1972 - Mayor Ralph Perk’s wardrobe
Perk celebrated winning his first term as Cleveland’s 51st mayor by heading to the basement of an unnamed (he wanted to keep it a secret) wholesale clothing factory to buy six new reject suits. “I’ve bought rejects from the same factory for the last 22 years,” Perk told Tish Jett in the May issue. “There are a good many men’s clothing factories here that set aside clothes that have flaws in them, and these are the suits I buy.”

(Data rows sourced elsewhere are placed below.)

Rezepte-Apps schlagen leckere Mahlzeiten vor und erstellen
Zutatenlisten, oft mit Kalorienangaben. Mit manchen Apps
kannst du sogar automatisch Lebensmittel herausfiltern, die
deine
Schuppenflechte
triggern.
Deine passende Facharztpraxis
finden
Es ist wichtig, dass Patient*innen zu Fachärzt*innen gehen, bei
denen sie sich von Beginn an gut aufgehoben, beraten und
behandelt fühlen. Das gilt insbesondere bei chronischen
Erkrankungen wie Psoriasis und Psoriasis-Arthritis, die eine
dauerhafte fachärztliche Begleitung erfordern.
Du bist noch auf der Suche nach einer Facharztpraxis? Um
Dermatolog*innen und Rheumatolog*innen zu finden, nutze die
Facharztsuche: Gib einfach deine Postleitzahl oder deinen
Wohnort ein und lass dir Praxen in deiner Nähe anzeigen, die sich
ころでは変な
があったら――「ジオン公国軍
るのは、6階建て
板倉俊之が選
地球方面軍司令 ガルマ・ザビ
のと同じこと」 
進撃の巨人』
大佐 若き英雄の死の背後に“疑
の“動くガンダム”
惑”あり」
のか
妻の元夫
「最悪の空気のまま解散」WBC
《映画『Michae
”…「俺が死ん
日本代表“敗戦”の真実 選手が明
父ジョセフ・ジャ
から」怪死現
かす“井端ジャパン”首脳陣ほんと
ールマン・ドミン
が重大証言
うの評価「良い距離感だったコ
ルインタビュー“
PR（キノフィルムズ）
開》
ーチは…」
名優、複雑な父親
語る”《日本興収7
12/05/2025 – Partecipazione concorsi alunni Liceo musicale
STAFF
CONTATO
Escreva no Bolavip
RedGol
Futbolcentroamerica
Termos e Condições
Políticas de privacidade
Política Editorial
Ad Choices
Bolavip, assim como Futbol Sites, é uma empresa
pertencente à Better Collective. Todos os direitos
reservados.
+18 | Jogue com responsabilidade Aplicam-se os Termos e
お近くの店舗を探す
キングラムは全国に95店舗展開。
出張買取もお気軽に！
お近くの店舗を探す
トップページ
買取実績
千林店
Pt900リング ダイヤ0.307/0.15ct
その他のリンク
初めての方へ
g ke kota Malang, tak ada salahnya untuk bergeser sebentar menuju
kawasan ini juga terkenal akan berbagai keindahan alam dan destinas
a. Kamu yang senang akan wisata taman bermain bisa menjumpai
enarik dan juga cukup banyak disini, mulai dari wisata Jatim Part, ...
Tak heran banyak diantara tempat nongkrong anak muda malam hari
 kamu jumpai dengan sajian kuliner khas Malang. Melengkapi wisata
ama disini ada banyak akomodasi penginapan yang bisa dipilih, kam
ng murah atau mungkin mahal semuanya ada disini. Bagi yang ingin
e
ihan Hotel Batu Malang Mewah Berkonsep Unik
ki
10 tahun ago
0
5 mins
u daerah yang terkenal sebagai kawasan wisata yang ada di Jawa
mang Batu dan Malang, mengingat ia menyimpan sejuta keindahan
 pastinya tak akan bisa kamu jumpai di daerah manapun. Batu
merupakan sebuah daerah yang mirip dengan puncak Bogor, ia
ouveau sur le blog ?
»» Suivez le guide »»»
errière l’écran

2017 - Mayor Frank Jackson’s Twitter account
Our chief executives’ exploits have long intrigued us (hello, Michael White
raising alpacas). But Jackson’s confounding Twitter account — he just discovered the platform this year, apparently — could use some help. We suggest he read our April story on social media celeb Chris McNeil and his Twitter account @reflog_18 full of sports humor, dad takes and MVP memes.
1972 - Steakhouses
Back in the halcyon days of 1972 — before a presidential resignation and a Cleveland default — we were really in the mood for dropping chunks of change for hunks of red meat. In our July and September issues, food writer Stan Davis reviewed 11 steakhouses including Ferris Steak House, Moe and Junior’s, and Raintree, where steak dinners started at $5.25 (!).
2017 - Tacos
We’re a little more casual these days — 45 years is a long time to keep your pinky finger up. Our February “Cheap Eats” cover sung the praises of the portable and customizable pockets of sunshine from local restaurant Bomba Tacos & Rum.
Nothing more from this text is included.